(Collected data)
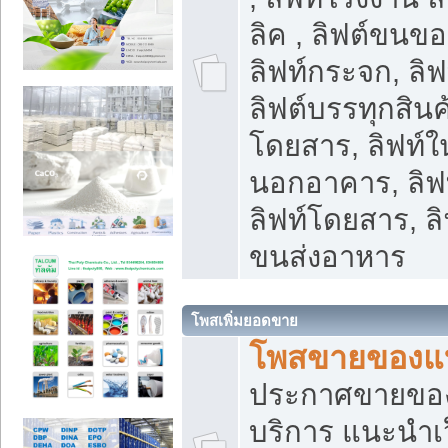
ลิค , ลิฟต์ขนขอ
ลิฟท์กระจก, ลิฟท
ลิฟต์บรรทุกสินค้
โดยสาร, ลิฟท์ใ
นอกอาคาร, ลิฟ
ลิฟท์โดยสาร, ลิ
ขนส่งอาหาร
โพสเพิ่มยอดขาย
โพสขายของแ
ประกาศขายขอ
บริการ แนะนำเ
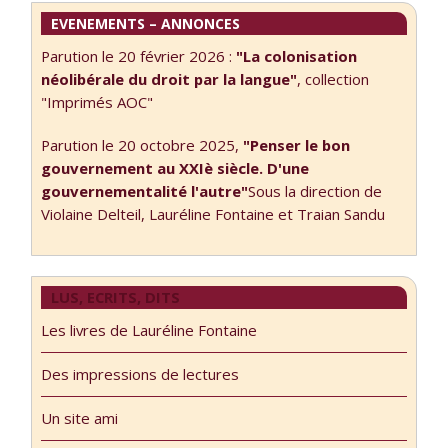
EVENEMENTS – ANNONCES
Parution le 20 février 2026 :
"La colonisation
néolibérale du droit par la langue"
, collection
"Imprimés AOC"
Parution le 20 octobre 2025,
"Penser le bon
gouvernement au XXIè siècle. D'une
gouvernementalité l'autre"
Sous la direction de
Violaine Delteil, Lauréline Fontaine et Traian Sandu
LUS, ECRITS, DITS
Les livres de Lauréline Fontaine
Des impressions de lectures
Un site ami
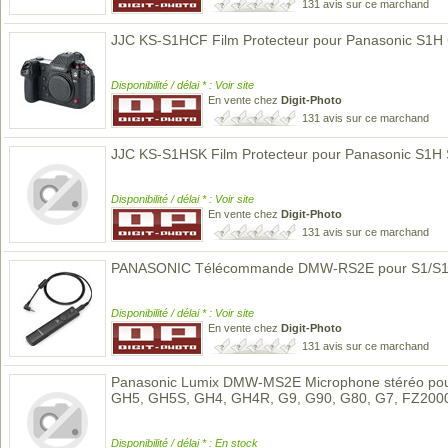
131 avis sur ce marchand
JJC KS-S1HCF Film Protecteur pour Panasonic S1H
Disponibilité / délai * : Voir site
En vente chez
Digit-Photo
131 avis sur ce marchand
JJC KS-S1HSK Film Protecteur pour Panasonic S1H
Disponibilité / délai * : Voir site
En vente chez
Digit-Photo
131 avis sur ce marchand
PANASONIC Télécommande DMW-RS2E pour S1/S1
Disponibilité / délai * : Voir site
En vente chez
Digit-Photo
131 avis sur ce marchand
Panasonic Lumix DMW-MS2E Microphone stéréo pou
GH5, GH5S, GH4, GH4R, G9, G90, G80, G7, FZ2000
Disponibilité / délai * : En stock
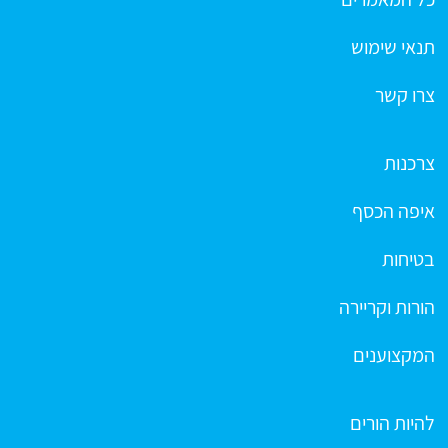
תנאי שימוש
צרו קשר
צרכנות
איפה הכסף
בטיחות
הורות וקריירה
המקצוענים
להיות הורים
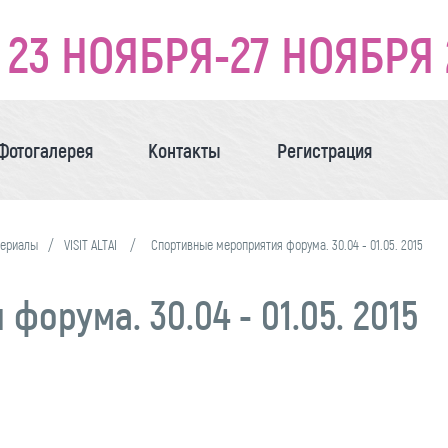
23 НОЯБРЯ-27 НОЯБРЯ 
Фотогалерея
Контакты
Регистрация
териалы
VISIT ALTAI
Спортивные мероприятия форума. 30.04 - 01.05. 2015
орума. 30.04 - 01.05. 2015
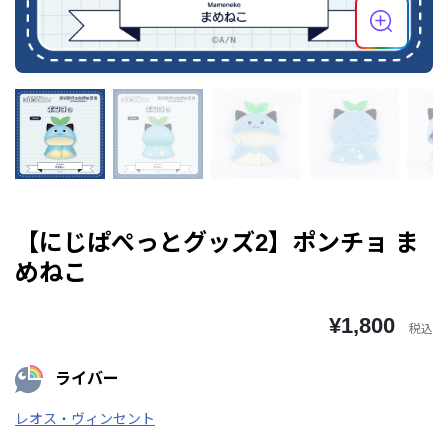
【にじぱぺっとグッズ2】ポンチョ ま
めねこ
¥1,800
税込
ライバー
レオス・ヴィンセント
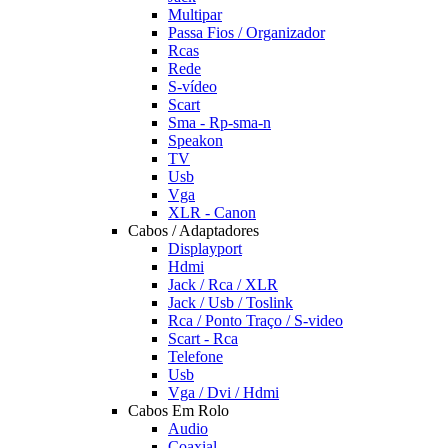
Multipar
Passa Fios / Organizador
Rcas
Rede
S-vídeo
Scart
Sma - Rp-sma-n
Speakon
TV
Usb
Vga
XLR - Canon
Cabos / Adaptadores
Displayport
Hdmi
Jack / Rca / XLR
Jack / Usb / Toslink
Rca / Ponto Traço / S-video
Scart - Rca
Telefone
Usb
Vga / Dvi / Hdmi
Cabos Em Rolo
Audio
Coaxial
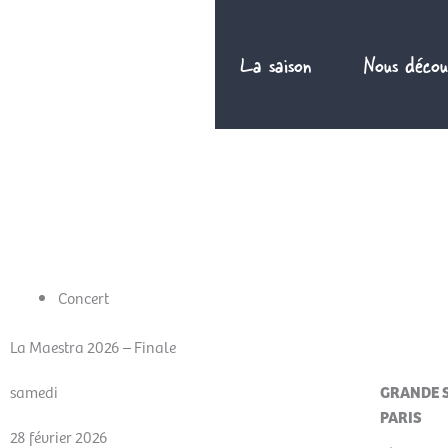
Aller
au
La saison
Nous décou
contenu
FR
Concert
La Maestra 2026 – Finale
samedi
GRANDE S
PARIS
28 février 2026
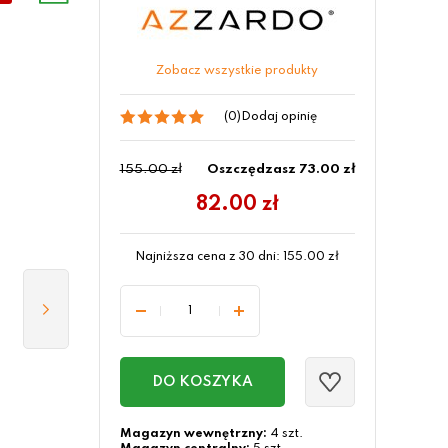
Zobacz wszystkie produkty
(0)
Dodaj opinię
155.00 zł
Oszczędzasz 73.00 zł
82.00
zł
Najniższa cena z 30 dni:
155.00
zł
DO KOSZYKA
Magazyn wewnętrzny:
4 szt.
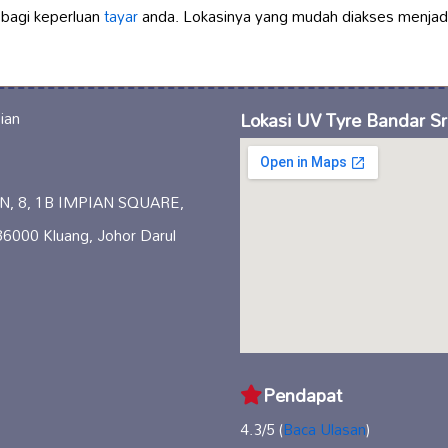
 bagi keperluan
tayar
anda. Lokasinya yang mudah diakses menjadi
Lokasi UV Tyre Bandar Sr
N, 8, 1B IMPIAN SQUARE,
000 Kluang, Johor Darul
Pendapat
4.3/5 (
Baca Ulasan
)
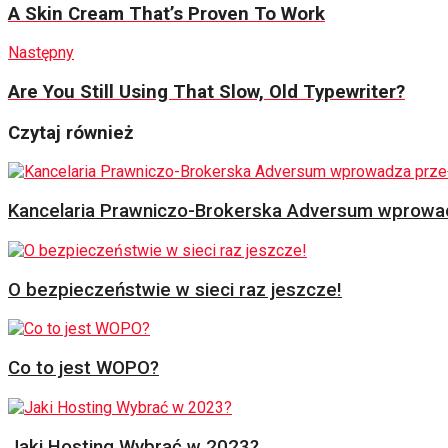
A Skin Cream That’s Proven To Work
Następny
Are You Still Using That Slow, Old Typewriter?
Czytaj również
Kancelaria Prawniczo-Brokerska Adversum wprowad
O bezpieczeństwie w sieci raz jeszcze!
Co to jest WOPO?
Jaki Hosting Wybrać w 2023?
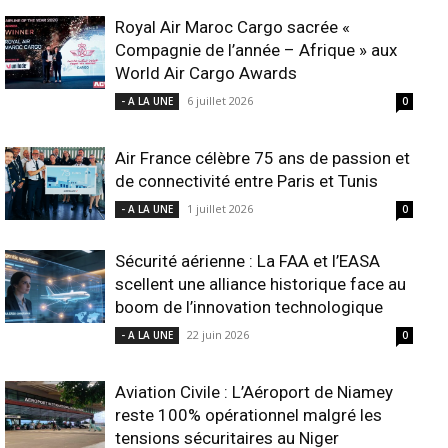
Royal Air Maroc Cargo sacrée «
Compagnie de l’année – Afrique » aux
World Air Cargo Awards
6 juillet 2026
- A LA UNE
0
Air France célèbre 75 ans de passion et
de connectivité entre Paris et Tunis
1 juillet 2026
- A LA UNE
0
Sécurité aérienne : La FAA et l’EASA
scellent une alliance historique face au
boom de l’innovation technologique
22 juin 2026
- A LA UNE
0
Aviation Civile : L’Aéroport de Niamey
reste 100% opérationnel malgré les
tensions sécuritaires au Niger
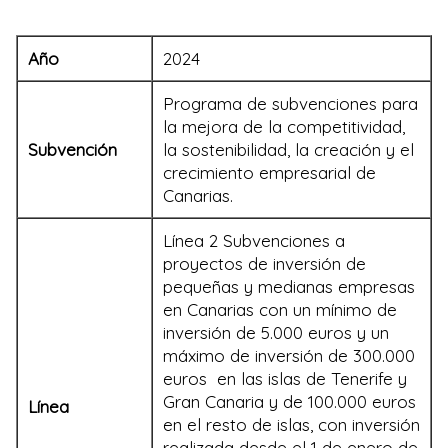
Año
2024
Programa de subvenciones para
la mejora de la competitividad,
Subvención
la sostenibilidad, la creación y el
crecimiento empresarial de
Canarias.
Línea 2 Subvenciones a
proyectos de inversión de
pequeñas y medianas empresas
en Canarias con un mínimo de
inversión de 5.000 euros y un
máximo de inversión de 300.000
euros en las islas de Tenerife y
Gran Canaria y de 100.000 euros
Línea
en el resto de islas, con inversión
realizada desde el 1 de enero de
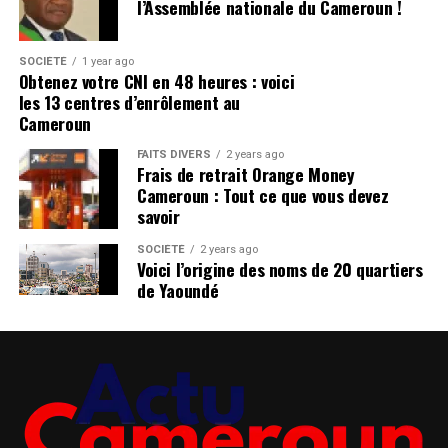
l’Assemblée nationale du Cameroun !
SOCIÉTÉ
1 year ago
Obtenez votre CNI en 48 heures : voici
les 13 centres d’enrôlement au
Cameroun
FAITS DIVERS
2 years ago
Frais de retrait Orange Money
Cameroun : Tout ce que vous devez
savoir
SOCIÉTÉ
2 years ago
Voici l’origine des noms de 20 quartiers
de Yaoundé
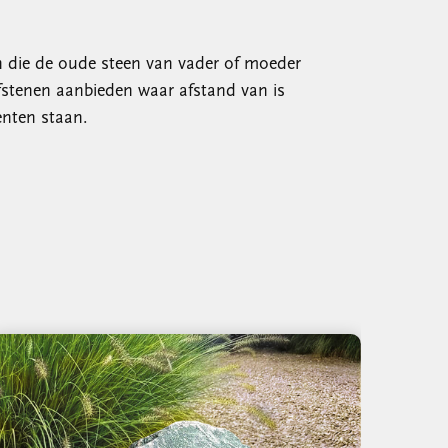
n die de oude steen van vader of moeder
stenen aanbieden waar afstand van is
enten staan.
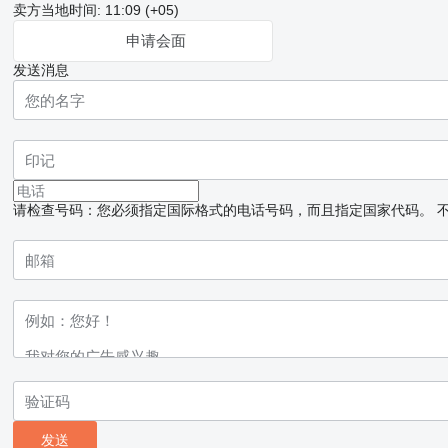
卖方当地时间: 11:09 (+05)
申请会面
发送消息
请检查号码：您必须指定国际格式的电话号码，而且指定国家代码。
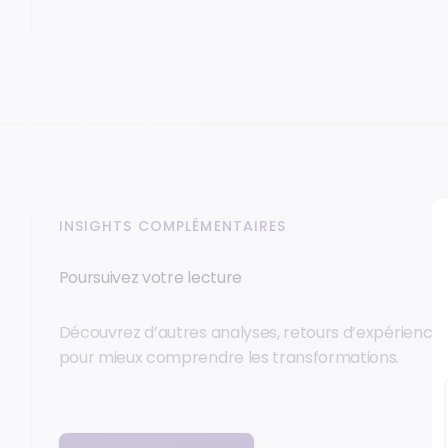
INSIGHTS COMPLÉMENTAIRES
Poursuivez votre lecture
Découvrez d’autres analyses, retours d’expérience 
pour mieux comprendre les transformations.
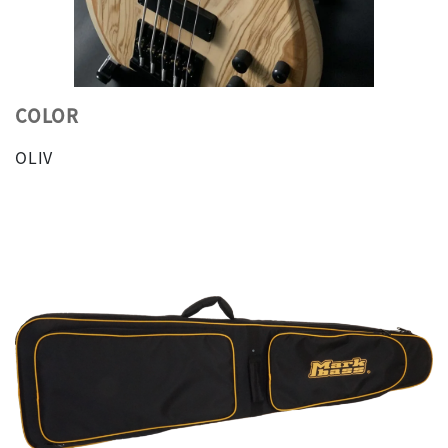
COLOR
OLIV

▸ Task prompt
Return every line from the entries above that contains the word "euros".

▸ Solution for this task
inversión de 5.000 euros y un
euros en las islas de Tenerife y
Gran Canaria y de 100.000 euros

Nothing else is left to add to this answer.